Cell Discovery (Feb 2024)
Deep learning models incorporating endogenous factors beyond DNA sequences improve the prediction accuracy of base editing outcomes
Abstract
Abstract Adenine base editors (ABEs) and cytosine base editors (CBEs) enable the single nucleotide editing of targeted DNA sites avoiding generation of double strand breaks, however, the genomic features that influence the outcomes of base editing in vivo still remain to be characterized. High-throughput datasets from lentiviral integrated libraries were used to investigate the sequence features affecting base editing outcomes, but the effects of endogenous factors beyond the DNA sequences are still largely unknown.

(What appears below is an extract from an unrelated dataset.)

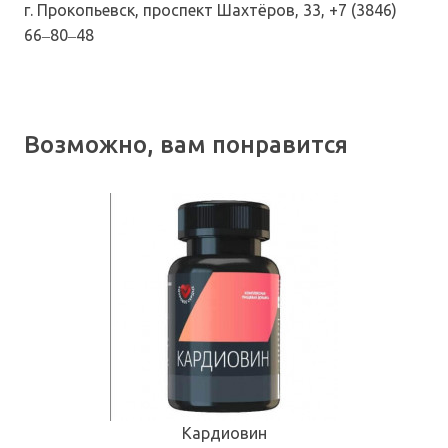
г. Прокопьевск, проспект Шахтёров, 33, +7 (3846)
66‒80‒48
Возможно, вам понравится
Кардиовин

Here the base editing outcomes of ABE and CBE were evaluated in mammalian cells for 5012 endogenous genomic sites and 11,868 genome-integrated target sequences, with 4654 genomic sites sharing the same target sequences. The comparative analyses revealed that the editing outcomes of ABE and CBE at endogenous sites were substantially different from those obtained using genome-integrated sequences. We found that the base editing efficiency at endogenous target sites of both ABE and CBE was influenced by endogenous factors, including epigenetic modifications and transcriptional activity. A deep-learning algorithm referred as BE_Endo, was developed based on the endogenous factors and sequence information from our genomic datasets, and it yielded unprecedented accuracy in predicting the base editing outcomes. These findings along with the developed computational algorithms may facilitate future application of BEs for scientific research and clinical gene therapy.